Komisch, ich hab' mich immer darüber gewundert, dass eine solche Ansage nie kam, wenn die Heulsusen von Arbeitgeberverband oder BDI mal wieder ihr Mantra vom "Löhne runter, Steuern kürzen und Sozialstaat verkleinern" aufsagten. Das "Drüben" wäre in dem Fall natürlich woanders gewesen.
"[...]Nein, nein, Nordkorea, oft auch Kuba, sind bei neoliberalen Foristen erste Wahl, wenn sie am Ende ihres Lateins sind, wie ich aus eigener entgegengeschleuderter Erfahrung weiß[...]"
@garfield
Hast natürlich recht, ich war wohl noch zu sehr von Roberto J. de Lapuentes vorzüglichem Text beeinflußt als ich das schrieb - und den ich gleich zur weiteren Verbreitung weiterempfohlen habe, wie immer.
Amüsierte Grüße
Bernie
Bernie 9:42: Du hast mich vermutlich nicht verstanden. Während Robert beschreibt, dass Armut relativ auf das jeweilige Gesellschaftssystem und seinen Lebensstandard zu beziehen ist, sei es mir doch erlaubt, trotzdem auch absoluten Vergleiche zu ziehen. Ich wollte lediglich verdeutlichen, dass die finanzielle Schwelle zur Teilhabe am gesellschaftlichen Leben in D. wesentlich höher ist, als in den Entwicklungsländern. Mir ist die Definition von Armut in D. durchaus bekannt.

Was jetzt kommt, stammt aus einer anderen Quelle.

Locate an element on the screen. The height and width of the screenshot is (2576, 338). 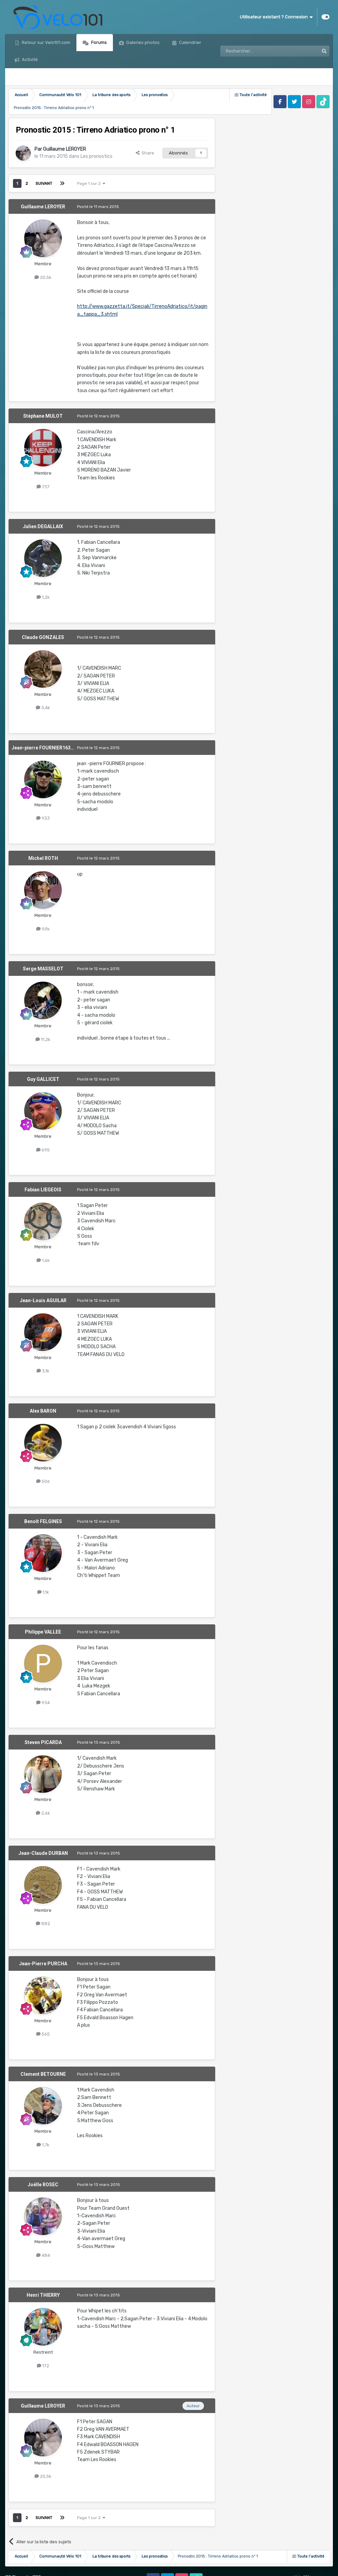 Activité is located at coordinates (29, 59).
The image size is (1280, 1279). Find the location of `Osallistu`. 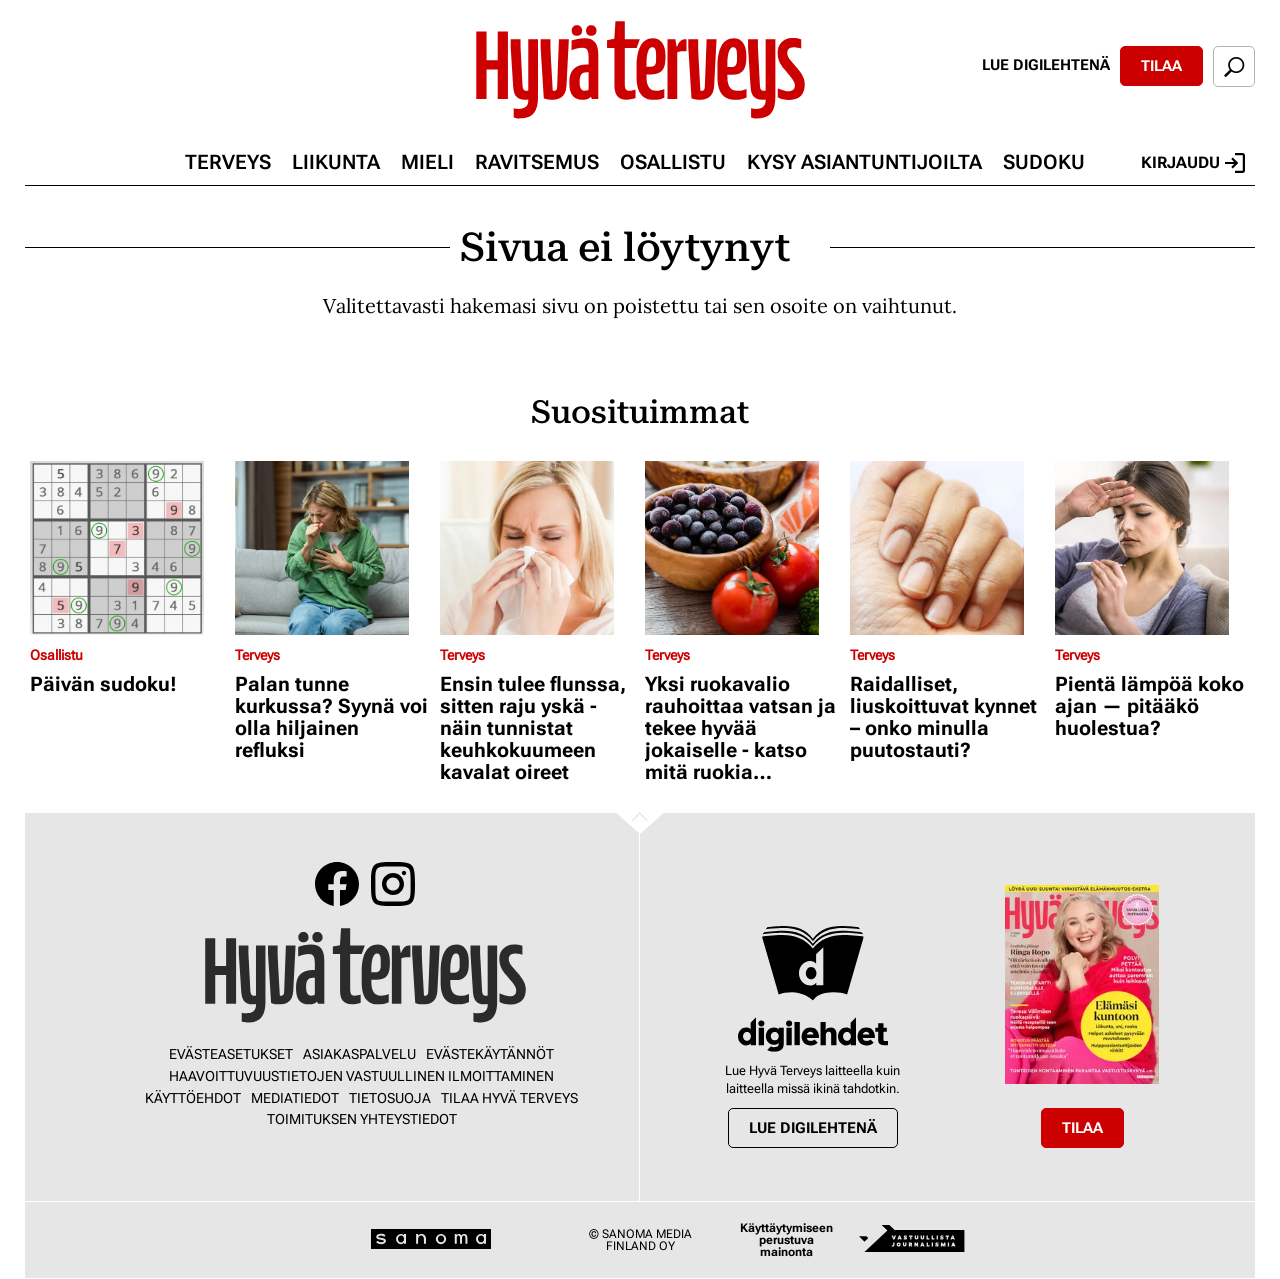 Osallistu is located at coordinates (673, 162).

http://www.armut.de/definition-von-armut.php
In Deutschland sind keine Massen auf der Flucht, evtl. einige sogenannt "Illegale" (kein Mensch ist illegal"), Flüchtlinge, die ohne legalen Aufenthaltsstatus Kirchenasyl. Es schlagen auch nirgendwo Bomben ein. In D. haben -auch wiederum mit Ausnahmen- die meisten H-IV-Empfänger Zugang zu sauberem Trinkwasser, med. Versorgung, Bildung usw. Die Befriedigung menschlicher Grundbedürfnisse werden pro forma von den Herrschenden noch zugestanden.
Ich frage mich, was es z. B. mit H-IV-Bashing zu tun hat, wenn 1/4 der Weltbevölkerung (Industrieländer) 75 % der weltweit produzierten Rohstoffe, Energie und Nahrungsmittel Nahrungsmittel verbraucht. Eine deutsche Frau verbraucht 17 mal so viel Energie wie eine Inderin. Kinder in den arabischen Ländern bekommen an Proteinen und Vitaminen 1/10 dessen, was in den USA an Hunde und Katzen verfüttert wird. Für Tiernahrung wird in D. jährlich mehr Geld ausgegeben, als einige afrikanische Länder im gesamten Staatsbudget haben.

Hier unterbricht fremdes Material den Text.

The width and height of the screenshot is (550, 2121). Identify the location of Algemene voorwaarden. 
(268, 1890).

Deshalb bin ich für die (jetzt kommen distanzierende Gänsefüßchen, weil rechte Propaganda)"Einwanderung in die Sozialsysteme der Länder, die genießbare Lebensmittel tonnenweise auf den Müll werfen.
Grenzen auf für ALLE! Frontex auflösen.
Lieber Anonym vom 11.10.2012 16:06
Ich warte mal gespannt auf Robertos Ausführungen zu deinen Auslassungen, die 1:1 auf seinen Text passen - nur anders als Du evtl. denkst:
Du bestätigst mit deinen Ausführungen doch genau was Roberto J. de Lapuente mit seinem Text meint - Ist dir das schon aufgefallen?
Ich auf jeden Fall betrachte die Diskussion mit dir als beendet, und überlasse es anderen hier darauf zu antworten.
Amüsierte Grüße
Bernie
Wenn man davon spricht, dass die Leitkultur des Verbrauchs und der Verschwendung, der die westlich geprägten Industrieländer frönen, zurückgeführt werden müsse auf ein überlebensverträgliches Maß, kriegt man zu hören, man könne doch den nachrückenden Gesellschaften nicht den Lebensstandard verwehren, den man für sich selbst in Anspruch nehme.
Dieses Argument ist ideologisch, weil es davon absieht, wie riesengroß die Unterschiede in den Lebenslagen und natürlich im Ressourcenverbrauch weltweit sind, und weil die immer wiederholte Behauptung, alle wollten so sein wie wir, nichts anderes ist als eine psychologisch leicht durchschaubare Legitimation des eigenen, idiotischen Lebensstils: Wenn alle das nachmachen, muss es richtig sein, auch wenn die Zukunft dabei draufgeht.
wieder mal auf den punkt gebracht. und es macht eben einen riesenunterschied, ob man in burundi als armer unter armen um sein überleben kämpft oder in der brd als armer von politik, medien und "anständigen bürgern" so ganz nebenbei auch noch als schmarotzer gebrandmarkt wird. vorzugsweise durch "liberale" und deren sprüchen "vom jammern auf hohem niveau" oder " leben auf kosten der 3. welt", was ja bekanntlich nur kik-käufer machen, wobei wir dann wieder bei burundi wären.